The institution can respond to risk through various mechanisms such as avoidance, transfer, accepting and managing of the risk. When the institution elects to manage the risk, it will require control activities to support the management of the risk to within tolerable levels.
Control activities will produce detailed action plans for managing all material risks.
The risk assessment will have produced a management's perspective of the effectiveness of the existing controls. This would inform management of additional control interventions required to better manage the risk exposures to an acceptable level. Management will be able to consider the best control options from various alternative control types:
These ensure that the institutions structure and systems support its policies, plans and objectives and operate within laws and regulations;
These ensure that policies and objectives are delivered in an efficient and effective manner and that losses are minimised;
These ensure that resources allocated are accounted for fully and transparently and are properly documented;
Information Technology controls
These controls relate to IT systems and include access control, controls of system software programmes, business continuity controls and other controls.
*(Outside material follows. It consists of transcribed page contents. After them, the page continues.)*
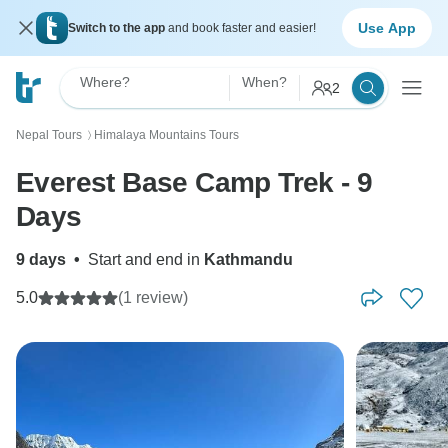
Use App
Switch to the app
and book faster and easier!
Where?
When?
2
Nepal Tours
Himalaya Mountains Tours
〉
Everest Base Camp Trek - 9
Days
9 days
•
Start and end in
Kathmandu
5.0
(1 review)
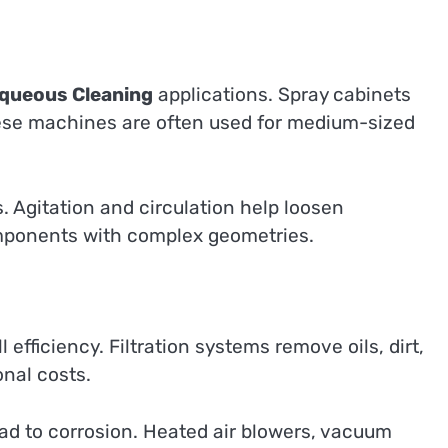
queous Cleaning
applications. Spray cabinets
hese machines are often used for medium-sized
 Agitation and circulation help loosen
omponents with complex geometries.
efficiency. Filtration systems remove oils, dirt,
nal costs.
ad to corrosion. Heated air blowers, vacuum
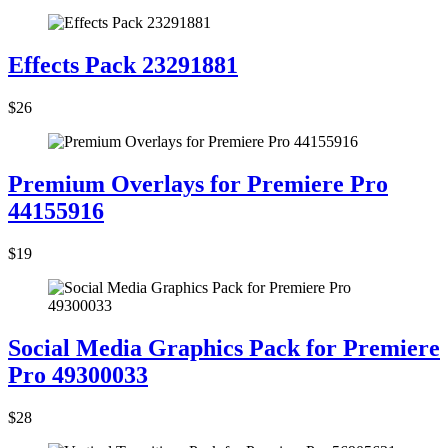
Effects Pack 23291881
$26
Premium Overlays for Premiere Pro
44155916
$19
Social Media Graphics Pack for Premiere
Pro 49300033
$28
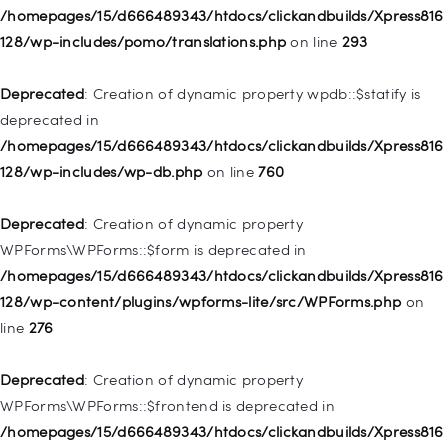
Deprecated
: Creation of dynamic property
/homepages/15/d666489343/htdocs/clickandbuilds/Xpress816
WP_Post::$description is deprecated in
128/wp-includes/pomo/translations.php
on line
293
/homepages/15/d666489343/htdocs/clickandbuilds/Xpress816
128/wp-includes/nav-menu.php
on line
940
Deprecated
: Creation of dynamic property wpdb::$statify is
deprecated in
Deprecated
: Creation of dynamic property WP_Post::$classes
/homepages/15/d666489343/htdocs/clickandbuilds/Xpress816
is deprecated in
128/wp-includes/wp-db.php
on line
760
/homepages/15/d666489343/htdocs/clickandbuilds/Xpress816
128/wp-includes/nav-menu.php
on line
943
Deprecated
: Creation of dynamic property
WPForms\WPForms::$form is deprecated in
Deprecated
: Creation of dynamic property WP_Post::$xfn is
/homepages/15/d666489343/htdocs/clickandbuilds/Xpress816
deprecated in
128/wp-content/plugins/wpforms-lite/src/WPForms.php
on
/homepages/15/d666489343/htdocs/clickandbuilds/Xpress816
line
276
128/wp-includes/nav-menu.php
on line
944
Deprecated
: Creation of dynamic property
Deprecated
: Creation of dynamic property WP_Post::$db_id is
WPForms\WPForms::$frontend is deprecated in
deprecated in
/homepages/15/d666489343/htdocs/clickandbuilds/Xpress816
Each control type above can be classified as either:
These controls are designed to discourage errors or irregularities from occurring e.g. adequate physical security of assets to prevent losses such as theft or damage. If properly enforced, these controls are usually the most effective type of controls;
These controls are designed to find errors or irregularities after they have occurred e.g. performance of reconciliation procedures to identify errors;
These controls usually operate together with detective controls in order to correct identified errors or irregularities.
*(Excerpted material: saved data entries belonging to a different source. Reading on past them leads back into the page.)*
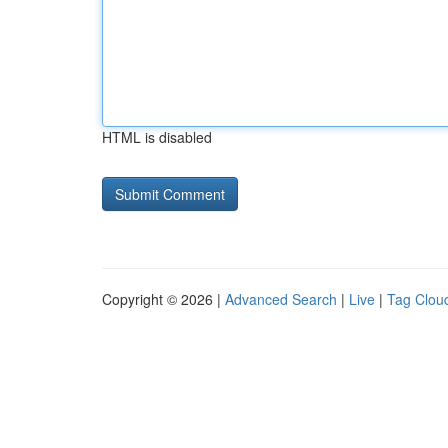
HTML is disabled
Copyright © 2026 |
Advanced Search
|
Live
|
Tag Clou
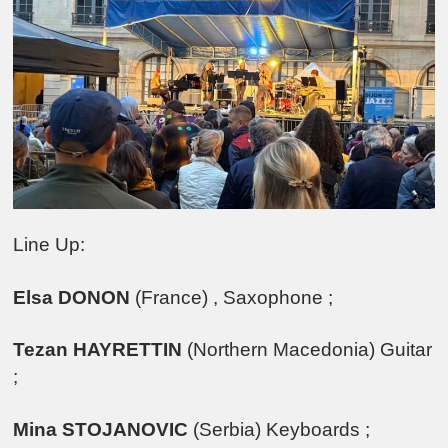
Line Up:
Elsa DONON
(France) , Saxophone ;
Tezan HAYRETTIN
(Northern Macedonia) Guitar
;
Mina STOJANOVIC
(Serbia) Keyboards ;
3.1 Considerations for improving controls
The following questions could provide useful information for a high level understanding of the underlying issues and the control improvements required:
· What is the risk assessment telling us about the effectiveness of the current controls (What needs to be enhanced)?
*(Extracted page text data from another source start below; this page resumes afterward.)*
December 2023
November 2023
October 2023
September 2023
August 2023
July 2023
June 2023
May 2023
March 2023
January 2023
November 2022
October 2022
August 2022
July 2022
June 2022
· What are the various options available for addressing the residual risk?
· What amount and quality of information do we have about the risk (what additional information is required to fully understand and respond to this risk)?
· How much is the additional control going to cost and how does this compare with the benefits to be derived from the additional control?
· Is there a necessity for introducing new policies and procedures, or updating the existing policies and procedures?
· How will we measure whether the new control measures are working or not?
· What is the action plan for addressing the control gaps?
· Who is the responsible person?
· What project plans should we put in place?
3.2 Assurance on control activities
Up until now the control adequacy and effectiveness was based exclusively on management perception. The inherent danger in this is that "optimism bias" could prevail, that is to say, management is more optimistic about the control environment than they really should be.
An examination of the control activities performed by an independent party has the advantage of eliminating "optimism bias" and revealing a more realistic perspective of the control activities.
Independent assurance can be provided by internal audit, a corporate function, independent consultants or the Auditor-General.
The reports provided by these assurance providers should be utilised to update the assessments reflected in the risk register and should form the basis for developing additional control enhancements that is required.